Players possess more power, freedom and compensation than ever before, and coaches are left with less roster control. That’s unbearable for some coaches who can’t stomach operating without unchecked omnipotence.

And then here’s Marcus Freeman, standing in contrast to all that coaching doom and gloom. Notre Dame’s 39-year-old coach sprints along the career fast track while shepherding this blue blood to power. He’s at the vanguard of a youth movement taking over college football sidelines.

If Freeman’s Fighting Irish beat Ohio State on Monday in Atlanta, he’d become the youngest coach to win a national championship since Danny Ford, at age 33, led 1981 Clemson to a national title.

In this millennium, Urban Meyer was 42 when he won his first national championship at Florida, and Bob Stoops turned 40 a few months before capturing his lone national championship at Oklahoma.

Freeman and Ohio State coach Ryan Day, 45, combine for an age of 84 years. That’s the youngest coaching pairing for a national championship game since the Bowl Championship Series began pitting No. 1 vs. No. 2 in a title matchup beginning in the 1998 season.

Freeman and Day manage strong relationships with players even in this transactional age of the sport.

So, it’s a bad time to coach college ball, huh? Maybe, it’s only excruciating for those with a foot stuck in a past that’s never returning.

Marcus Freeman to Ryan Day, College Football Playoff serves youth

Coaches in their 30s and 40s seized this moment, and the trend stretches beyond Freeman and Day.

As college football’s old guard retreats, enters retirement, or cashes buyout checks on the unemployment line, the next generation takes their place.

When this College Football Playoff began last month, the average age of the 12 coaches from the qualifying teams was 45½ years old.

At 63, Indiana’s Curt Cignetti checked in with the most trips around the sun. Arizona State’s pup Kenny Dillingham, 34, is the youngest of four playoff-qualifying coaches in their 30s.

Book your tee times, boomers, or take your spot on the “College GameDay,’ because millennials claimed this era as their own.

And Freeman proved the landscape allows for a coach at a school with resources and tradition to advance from unproven newbie to hot commodity at warp speed.

Stay at Notre Dame, or eye the NFL’s Chicago Bears?

Freeman might enjoy the opportunity to call his next shot. The Chicago Bears, just zip on I-90 away from Notre Dame, would like to interview Freeman for their coaching vacancy, the NFL Network reported Sunday.

Notre Dame recently awarded Freeman a contract extension through the 2030 season, and, although his salary at a private university is not public record, he’s widely believed to rank among the nation’s top-paid coaches.

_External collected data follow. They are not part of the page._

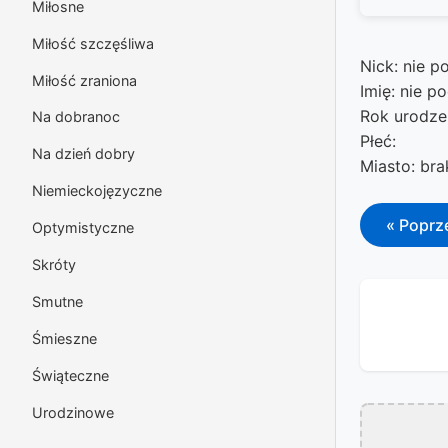
Miłosne
Miłość szczęśliwa
Nick: nie p
Miłość zraniona
Imię: nie p
Rok urodze
Na dobranoc
Płeć:
Na dzień dobry
Miasto: br
Niemieckojęzyczne
« Poprz
Optymistyczne
Skróty
Smutne
Śmieszne
Świąteczne
Urodzinowe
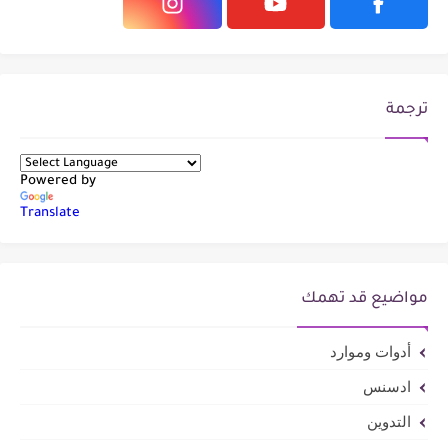
ترجمة
Powered by
Translate
مواضيع قد تهمك
أدوات وموارد
ادسنس
التدوين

Freeman recently downplayed the NFL rumors.

“I don’t think we have anything to worry about,” he told ESPN.

Freeman’s certainly got nothing to worry about. He’s holding nothing but trump cards.

Staying at Notre Dame or jumping to the NFL offers a win-win situation. Reviving the Bears, though, would be a tougher challenge than keeping Notre Dame humming. Ask any of the several coaches who unsuccessfully followed Lovie Smith how easy it is to win in Chicago. Freeman ought to think long and hard before walking away from Notre Dame.

In South Bend, Freeman could continue as the popular coach who made Notre Dame, long one of college football’s most polarizing programs, more likable to the general public. Freeman’s movie star looks probably have something to do with that, but so, too, does his composed demeanor that contrasts from Brian Kelly, his red-faced predecessor.

No matter what Kelly insinuated after he left Notre Dame for LSU, coaching the Irish ranks as a premier job, and the university adjusted to college football’s evolution.

While Notre Dame won’t threaten for “Portal King” status, several transfers – from quarterback Riley Leonard to kicker Mitch Jeter to strip-sacking defensive lineman RJ Oben – contributed to this journey. Freeman helped galvanize a new Notre Dame, one fit for NIL and high-impact transfers.

In hiring Freeman, “I saw almost an advantage in having somebody who wasn’t set in their ways as a head coach,” former Notre Dame athletic director Jack Swarbrick told NBC Sports, “because the world was shifting, and you’ve got to be able to shift with it.”

Swarbrick gambled on a first-time coach, and, as recently as September, the jury remained out on Freeman. Notre Dame and Freeman hit an inflection point after the Irish shockingly lost on their home field to Northern Illinois in Week 2. Combine that result with his 2022 losses to Marshall and a bad Stanford team, and Freeman owned three defeats to opponents that had little business beating the Irish.

Freeman and his Irish stuck the landing after that rocky start, and they validated this run with an Orange Bowl victory against Penn State.

A day before that College Football Playoff semifinal game, Penn State coach James Franklin, 52, joked about Freeman’s youth and impressive hairline before complimenting his coaching skills. Whatever Franklin’s intentions, Freeman used those wisecracks as fuel. In his third full season, he’s advanced to a grand stage that eludes Penn State’s veteran coach.

With one more victory, Freeman would cement his place as the handsome face of college football’s millennial moment.